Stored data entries
>>>>>
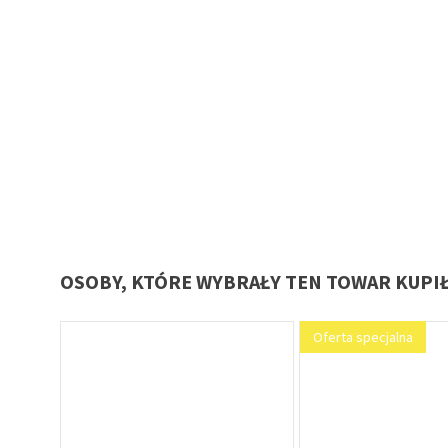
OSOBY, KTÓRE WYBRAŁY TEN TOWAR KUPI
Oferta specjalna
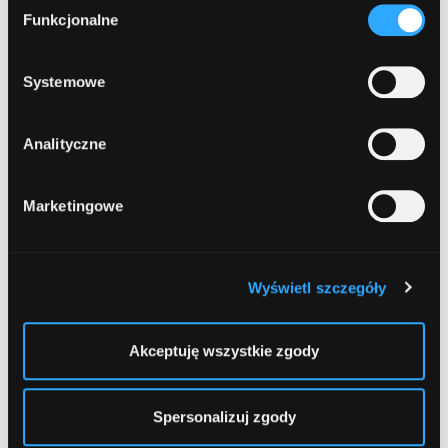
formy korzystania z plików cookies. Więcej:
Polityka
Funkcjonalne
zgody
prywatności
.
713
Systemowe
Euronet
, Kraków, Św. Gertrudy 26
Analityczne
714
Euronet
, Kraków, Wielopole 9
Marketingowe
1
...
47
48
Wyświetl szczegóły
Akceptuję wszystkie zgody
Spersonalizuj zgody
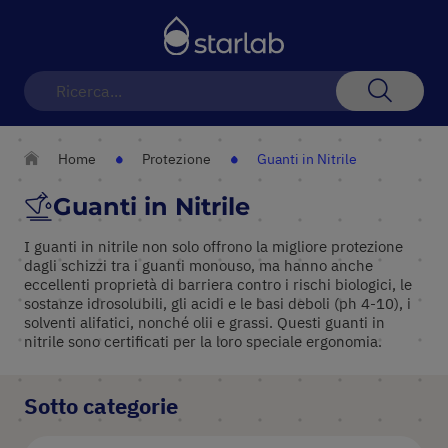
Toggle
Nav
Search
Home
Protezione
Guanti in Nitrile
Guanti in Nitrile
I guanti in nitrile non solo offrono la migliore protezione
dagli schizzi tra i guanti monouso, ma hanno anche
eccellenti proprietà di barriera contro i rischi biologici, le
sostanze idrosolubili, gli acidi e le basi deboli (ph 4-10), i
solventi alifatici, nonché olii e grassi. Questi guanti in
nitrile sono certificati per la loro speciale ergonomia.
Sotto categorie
<<<<<
>>>>>
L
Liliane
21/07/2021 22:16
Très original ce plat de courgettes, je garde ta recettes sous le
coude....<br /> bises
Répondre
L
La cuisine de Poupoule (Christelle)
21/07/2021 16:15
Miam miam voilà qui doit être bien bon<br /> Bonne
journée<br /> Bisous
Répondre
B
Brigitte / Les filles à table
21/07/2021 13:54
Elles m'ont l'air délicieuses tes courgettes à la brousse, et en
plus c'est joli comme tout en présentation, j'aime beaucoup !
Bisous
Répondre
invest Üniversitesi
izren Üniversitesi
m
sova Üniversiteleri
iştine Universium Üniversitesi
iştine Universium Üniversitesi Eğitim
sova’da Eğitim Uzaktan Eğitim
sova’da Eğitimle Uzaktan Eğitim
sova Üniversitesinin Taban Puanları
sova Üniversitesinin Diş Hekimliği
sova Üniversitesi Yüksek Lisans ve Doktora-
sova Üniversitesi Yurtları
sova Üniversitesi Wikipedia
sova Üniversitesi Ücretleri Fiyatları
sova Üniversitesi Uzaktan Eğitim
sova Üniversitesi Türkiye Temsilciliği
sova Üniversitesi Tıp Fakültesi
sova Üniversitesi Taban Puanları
<<<<<
→ **Task brief**
The lines that contain the word "Üniversitesinin" are wanted; copy each of them from the records.

→ **Task answer**
sova Üniversitesinin Taban Puanları
sova Üniversitesinin Diş Hekimliği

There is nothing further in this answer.